Il en résulte que les mesures de traitement du surendettement prévues par les articles L.732-1 et suivants ainsi que L.733-1 et suivants du Code de la consommation sont impuissantes à permettre un apurement du passif et que la situation de la débitrice est irrémédiablement compromise au sens de l’article L.724-1 et de l’article L.741-1 du même Code.
En outre, il doit être considéré comme étant de bonne foi, aucun élément susceptible de renverser la présomption dont elle bénéficie n’ayant été révélé.
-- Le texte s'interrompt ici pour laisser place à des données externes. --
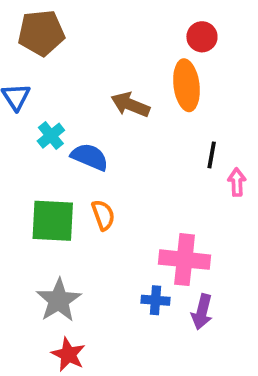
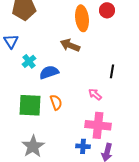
orange ellipse: (186, 85) -> (82, 18), moved
blue semicircle: (90, 157) -> (49, 72), turned -42
pink arrow: (237, 182) -> (95, 94), moved, turned -48

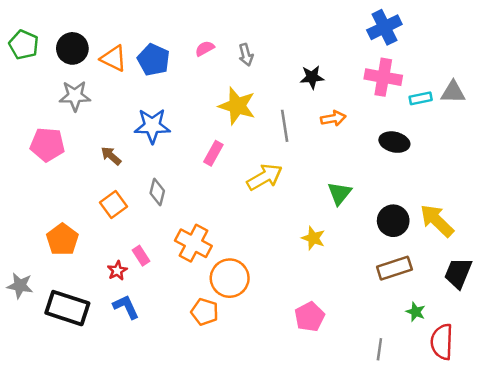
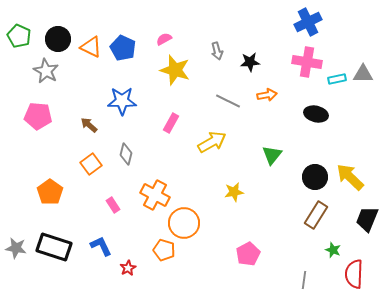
gray arrow: (246, 55) -> (217, 51), moved
gray star: (75, 96) -> (46, 71), moved, turned 30
yellow star: (237, 106) -> (175, 70), moved
gray line: (285, 126) -> (228, 101), turned -55
yellow star: (313, 238) -> (234, 192), moved, turned -30
brown rectangle: (394, 268) -> (316, 215), turned -40
red star: (117, 271) -> (128, 268), moved
gray star: (20, 286) -> (16, 248), moved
En conséquence, il y a lieu de confirmer la mesure de rétablissement personnel avec liquidation judiciaire à son profit avec les conséquences rappelées au dispositif de la présente décision. La contestation de la [Adresse 21] doit être rejetée.
PAR CES MOTIFS
Le Juge des contentieux de la protection, statuant publiquement, par mise à disposition au Greffe à la date indiquée à l’issue des débats en audience publique en application de l’article 450 alinéa 2 du Code de procédure civile, par jugement réputé contradictoire rendu en premier ressort,
DIT [19] recevable et mal fondée en son recours lequel est rejeté ;
CONSTATE que la situation de Monsieur [M] [Z], représenté par son tuteur, le [17], est irrémédiablement compromise au sens des articles L.724-1 et L.741-1 du Code de la consommation ;
CONFIRME à son profit une mesure de rétablissement personnel sans liquidation judiciaire;
DIT qu’un extrait du présent jugement sera publié par les soins du greffe au Bulletin Officiel des Annonces Civiles et Commerciales ;
RAPPELLE que ce rétablissement personnel entraîne l’effacement de toutes les dettes non professionnelles nées antérieurement au présent jugement et, le cas échéant, de la dette résultant de l’engagement que le débiteur a donné de cautionner ou d’acquitter solidairement la dette d’un entrepreneur individuel ou d’une société à l’exception de celles dont le prix a été payé au lieu et place du débiteur par la caution ou le co-obligé personnes physiques, des dettes alimentaires, des réparations pécuniaires allouées aux victimes au titre d’une condamnation pénale, ainsi que des amendes pénales;
CONSTATE qu’en l’espèce, parmi les créanciers connus dont la liste figure en en-tête de la présente décision, aucun ne peut prétendre voir sa créance échapper à cette mesure d’effacement ;
RAPPELLE qu’en application de l’article L.741-9 et de l’article R.741-2 du Code de la consommation, les créanciers qui n’auraient pas été convoqués à l’audience d’ouverture pourront former tierce opposition au présent jugement, et qu’à défaut d’une tierce opposition dans un délai de deux mois à compter de la publicité, leurs créances seront éteintes ;
RAPPELLE qu’en application de l’article L.752-3 alinéa 3 du Code de la consommation, les personnes ayant bénéficié de la procédure de rétablissement personnel font l’objet, à ce titre, d’une inscription pour une période de 5 années maximum au fichier national des incidents de paiement tenu par la [9] ;
DIT que les frais de publicité seront avancés par le Trésor Public ;
RAPPELLE qu’en application de l’article R.713-10 du Code de la consommation, la présente décision est exécutoire de plein droit ;
DIT que la présente décision sera notifiée par lettre recommandée avec accusé de réception à Monsieur [M] [Z], représenté par son tuteur, le [17], et ses créanciers connus et par lettre simple à la [12].